Un golpe de realidad para el presidente Mauricio Macri, que a más tardar este fin de semana terminó de entender que el deseo de recuperar las hinchadas visitantes es eso, apenas un deseo. Curioso, porque fue 12 años presidente de Boca y conoce como pocos el funcionamiento del fútbol argentino y todas sus miserias, incluyendo las barras bravas. Es seguramente por eso que el presidente suele insistir en dos frases. Una es polémica: "Todo lo que aprendí lo aprendí en el fútbol, la política no me aportó nada nuevo". La otra se ajusta como un guante a lo que acaba de suceder: "El fútbol te obliga a la humildad permanente".

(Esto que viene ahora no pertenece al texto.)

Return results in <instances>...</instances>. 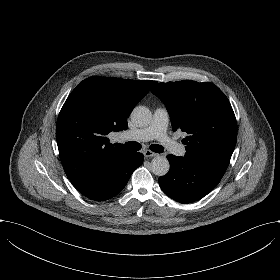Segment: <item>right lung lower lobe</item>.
I'll list each match as a JSON object with an SVG mask.
<instances>
[{"instance_id":"obj_1","label":"right lung lower lobe","mask_w":280,"mask_h":280,"mask_svg":"<svg viewBox=\"0 0 280 280\" xmlns=\"http://www.w3.org/2000/svg\"><path fill=\"white\" fill-rule=\"evenodd\" d=\"M144 160L142 153H131L123 162L109 169L95 185L92 193L84 195L95 201H105L116 196L127 184L133 171Z\"/></svg>"}]
</instances>
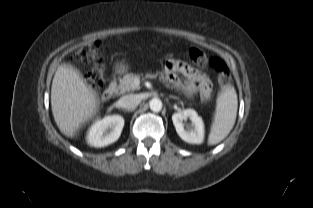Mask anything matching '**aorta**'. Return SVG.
<instances>
[{
	"instance_id": "762f6f07",
	"label": "aorta",
	"mask_w": 313,
	"mask_h": 208,
	"mask_svg": "<svg viewBox=\"0 0 313 208\" xmlns=\"http://www.w3.org/2000/svg\"><path fill=\"white\" fill-rule=\"evenodd\" d=\"M149 106L153 112H159L162 109V101L158 98H154L149 102Z\"/></svg>"
}]
</instances>
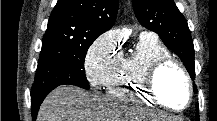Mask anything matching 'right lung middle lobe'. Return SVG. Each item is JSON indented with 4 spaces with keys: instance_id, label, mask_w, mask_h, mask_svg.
I'll use <instances>...</instances> for the list:
<instances>
[{
    "instance_id": "right-lung-middle-lobe-1",
    "label": "right lung middle lobe",
    "mask_w": 217,
    "mask_h": 121,
    "mask_svg": "<svg viewBox=\"0 0 217 121\" xmlns=\"http://www.w3.org/2000/svg\"><path fill=\"white\" fill-rule=\"evenodd\" d=\"M94 40L44 35L31 95L64 84L88 90L84 60Z\"/></svg>"
}]
</instances>
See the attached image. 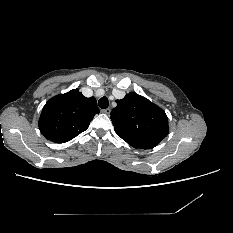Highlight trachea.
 I'll list each match as a JSON object with an SVG mask.
<instances>
[{
  "instance_id": "obj_1",
  "label": "trachea",
  "mask_w": 233,
  "mask_h": 233,
  "mask_svg": "<svg viewBox=\"0 0 233 233\" xmlns=\"http://www.w3.org/2000/svg\"><path fill=\"white\" fill-rule=\"evenodd\" d=\"M98 105L102 109H106L109 106V100L107 97L103 96L98 100Z\"/></svg>"
}]
</instances>
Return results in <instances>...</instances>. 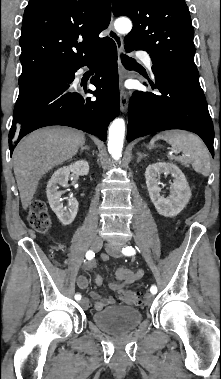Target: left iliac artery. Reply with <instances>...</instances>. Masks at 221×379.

Frases para que analice también Zvonimir Boban, el exquisito mediocampista croata que brilló especialmente en el Milan en los 90. Boban, que es hoy secretario general adjunto de la FIFA y hombre clave en la estructura de poder del organismo, llegó a la Argentina imbuido del entusiasmo de un colegial tras ver el imponente marco de la primera final en la Bombonera. Soñó en exceso y pensó sinceramente en que la Argentina fuera sede en algún momento del nuevo Mundial de Clubes, que en 2020 o 2021 involucrará a 24 entidades. "¡Imaginate, todos los estadios llenos, este país es ideal para un torneo así!".
Este país, y a esta altura Boban también lo sabe, está muy lejos de ser ideal.